Sous vide mode: how calculate the times ?

With the APO in Sous vide mode is quicker to cook than in traditional Sous vide,
but is there any reference to calculate how long do I need to cook in SV ?
I mean in general depending what´s cooking and in new recipes that are not in the App.

Hello! We can help. For sous vide recipes, there is no change! Take that same time and temp, set the oven to sous vide mode, pick your temp, set it to 100% steam, and cook it for the same time as if you were cooking in water bath!

Ok. Thanks.

You are welcome! Happy cooking

You mention using 100% steam in sous vide mode, but the recipe for sous vide spatchcocked chicken has steam off. What determines steam off or on in sous vide mode

Could you please explain the apparent contradiction, here you state 100% steam for sous vide mode, but the recipe for spatchcocked chicken requires steam off. Should steam be on or off in sous vide mode?

sous vide mode can be used with or without steam! 100% steam mimics sous vide in a bag. The spatchcock chicken uses sous vide mode (which still cooks at a perfectly precise wet bulb temp) but it is not adding steam in an effort to keep the skin dryer for better crisping and browning. This is also explained in the recipe notes as well!

Thank you, so skin crisping ability is the reason to omit steam in this case

Bingo!

I gather with the stream on, sous vide becomes time dependent since the stream is at 212F. Setting the prone to a lower temp, say 135F, does not provide sous vide results. In doing this today my roast went to 148F on the 135F setting.

Hi Jerry, real SV cooking or oven SV will always be time dependant.

Are you able to provide more details that will helps us help you?

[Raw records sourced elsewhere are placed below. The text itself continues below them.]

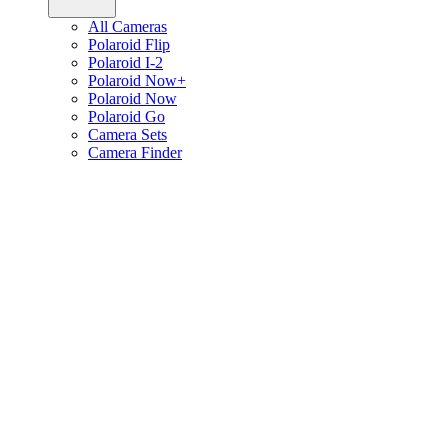
All Cameras
Polaroid Flip
Polaroid I-2
Polaroid Now+
Polaroid Now
Polaroid Go
Camera Sets
Camera Finder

It was my understanding in sous vide the the food is brought to the target temperature and held there… Less dependent on time which in this case is largely unpredictable. If I need to be there at time certain, I might as well just cook in the normal fashion. Sous vide offers no advantage

The steam is not 100C. Set the oven at your target temp, 100 RH and it will be very close to traditional sv. If you’re using a higher oven temp and cooking to internal temp (turbo sv) you must remove your food once it’s done.

That is exactly what you will get if you use the APO in sv-mode and at 100% RH if you set the temperature of the oven to your desiret target temperature. But it will be some time requirements, you need time to heat the core of your food, time to reach your wanted tenderness and time to make your food safe to eat. But these times are the same in traditional sv and in the APO. And most food in sv is relatively insensitive to one or two extra hours, exception eggs and fish in my experience.

Your understanding is almost totally correct, Jerry, and Ragnhild is correct. Yes, in traditional SV using a water bath the core temperature of a food item is raised to the target temperature. It can be held at that temperature for as long as you plan to. Competent cooking requires planning.

At typical SV cooking temperatures the time required to achieve equilibrium depends on thickness and is precisely predictable based on temperature and thickness. Additional SV cooking time can be employed to increase tenderness according to the item being cooked, - tender or tough.

Beef tenderloin is judged sufficiently cooked once its target temperature has been achieved. Beef chuck roast will benefit from considerably longer cooking time because it’s a tough cut of meat. The benefit of the SV technique is there is considerable latitude in cooking time due to low temperature and seldom an exact time certain end point with meat and poultry.

Thicker and tougher cuts have greater latitude in cooking times and that provides a substantial advantage over conventional cooking techniques. The precise control of doneness, enhanced tenderness, and the ability to repeatedly replicate outcomes are bonus advantages.

This was a test, an eye of round which is always tough that I had hoped would benefit from sv tenderizing and a reverse sear. Having it run almost 15F over the target temperature was an unwelcome surprise. I am not sure the oven method of sous vide gives me what I want there, since it’s just too unpredictable. I love the oven for its other features, but I think I’ll leave beef out of the mix.

Thanks for that feedback. In this case it was especially sensitive to an hour delay. I understand now and appreciate the help.

The APO can sous vide at any temp with full humidity, not just 212F. If your roast was over the set temp its likely there is a malfunction in your oven, and we can help! Please email support@anovaculinary.com and we’ll assist ASAP.

I did that, but have had no reply

Hey Jerry, for certainty please help us with some added details of the eye of the round test cook.

What do you think caused the temperature over run.

What was the actual oven temperature setting?
What was your planned cook time?

We want you to enjoy the proven advantages of the SV technique, particularly with tough cuts of meant like eye of the round.